# Athearn Rotary Snow Plow Mod



## jlassen (Dec 5, 2013)

So I turned up a used, incomplete Athearn Rotary Snow Plow, in Great Northern Livery, which is perfect for my early 70s/80s BN Setup.

Here's the Model instructions:








Basically, my snow plow is missing the specialized front trucks and rubber band drive.

Initially I was going to do was throw on a pair of regular two axel trucks on the front and call it a day. Rotary blade wont' spin, but It looks nice sitting around on the track waiting for winter. 

But the tinkerer in me is thinking of throwing an Old DC engine in there, and connecting up the rotar shaft DC motor, and put some kind of trucks on the front that are not powered but do have power pick ups. 
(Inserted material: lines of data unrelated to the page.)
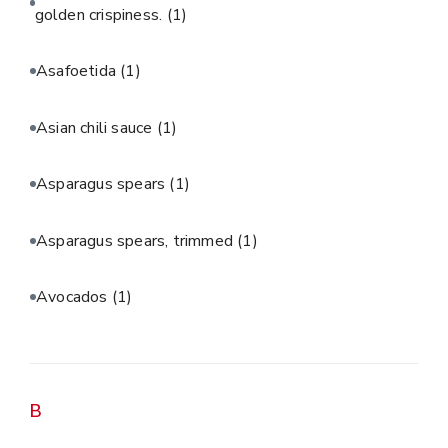
golden crispiness.
(1)
Asafoetida
(1)
Asian chili sauce
(1)
Asparagus spears
(1)
Asparagus spears, trimmed
(1)
Avocados
(1)
B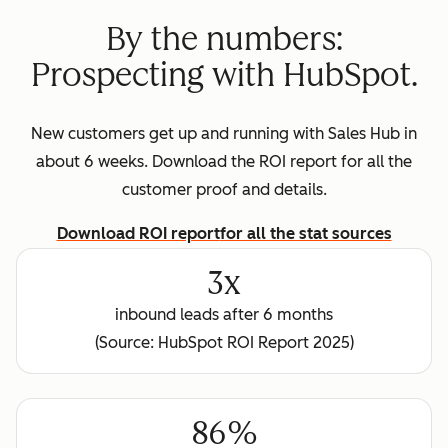
By the numbers:
Prospecting with HubSpot.
New customers get up and running with Sales Hub in
about 6 weeks. Download the ROI report for all the
customer proof and details.
Download ROI report
for all the stat sources
3x
inbound leads after 6 months
(Source: HubSpot ROI Report 2025)
86%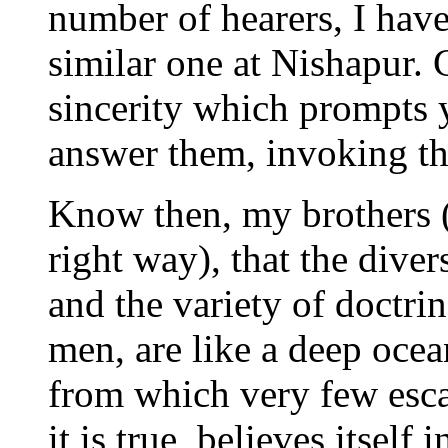
number of hearers, I have
similar one at Nishapur. 
sincerity which prompts y
answer them, invoking th
Know then, my brothers 
right way), that the divers
and the variety of doctri
men, are like a deep oce
from which very few esca
it is true, believes itself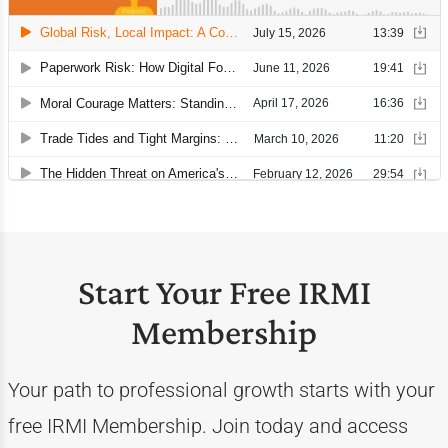
Start Your Free IRMI
Membership
Your path to professional growth starts with your
free IRMI Membership. Join today and access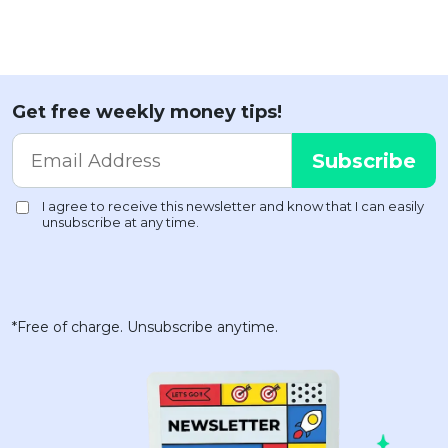
Get free weekly money tips!
*Free of charge. Unsubscribe anytime.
Should I just try and scavenge a two axle truck from an engine? These seem expensive... http://www.ringengineering.com/PowerPickUpTruck.htm and I'm not really sure about some of the home brew pick up-setups I've seen.


Second... I know it depends on the engine, but what would the best way be to connect up that rotary shaft to an engine? Directly with a drive shaft? Some kind of gearing in between? Can I just buy a drive shaft extension, like this?
http://www.ebay.com/itm/HO-ATHEARN-...118834?pt=Model_RR_Trains&hash=item46188596f2

Do most/all engines have the same kind of drive shaft attachment, or is it case by case? Seems like some scavenging might be in order here as well.
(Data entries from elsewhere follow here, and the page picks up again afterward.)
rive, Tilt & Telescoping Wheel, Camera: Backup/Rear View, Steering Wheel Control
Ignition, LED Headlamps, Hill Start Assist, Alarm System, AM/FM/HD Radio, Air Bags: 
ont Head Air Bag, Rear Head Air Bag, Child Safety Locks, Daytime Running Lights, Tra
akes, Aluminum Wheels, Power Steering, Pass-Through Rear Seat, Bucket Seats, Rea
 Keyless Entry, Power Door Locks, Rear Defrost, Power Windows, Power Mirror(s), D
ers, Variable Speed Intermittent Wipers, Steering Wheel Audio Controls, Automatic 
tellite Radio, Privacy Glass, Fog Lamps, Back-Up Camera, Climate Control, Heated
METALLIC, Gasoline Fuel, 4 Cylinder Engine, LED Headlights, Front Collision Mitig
Biggest hassle seems to be reliably attaching a truck to that front mount. Near as I can tell, its the rubber bands that reliably hold the truck to the swivel shaft. Seems like drilling it out and screwing something into it would work best. But again, depends on the trucks, I guess.

I know the new Athearn Rotary plows have some circuits so the plow always spins at the same rate, and goes in the same direction. I'm willing to accept the shortcomings of this set up, and it seems it would be easy to upgrade to a DCC if/when I get there. Mainly though, i don't want my tinkering to cost as much as the new powered Plows.... 

Thoughts?


----------



## dannyrandomstate (Jan 1, 2012)

If you look for HI-F drive ho scale on the bay it turns up some things. Best bet would be to hunt around. Throw an ad on the classifieds here. I "might" have an extra truck some where. Still unpacking so I would have to dig for it.


----------



## alcoman (Nov 4, 2009)

I have one of those kits. I thought about using a 3 volt dc motor and just putting batteries in the plow body. They make a small switch that can be turned on/off by waving a magnet over it. (Some people have written about using them for passenger car lighting.)
I salvaged several small motors from battery powered toys already, so this is on my to-do list.


----------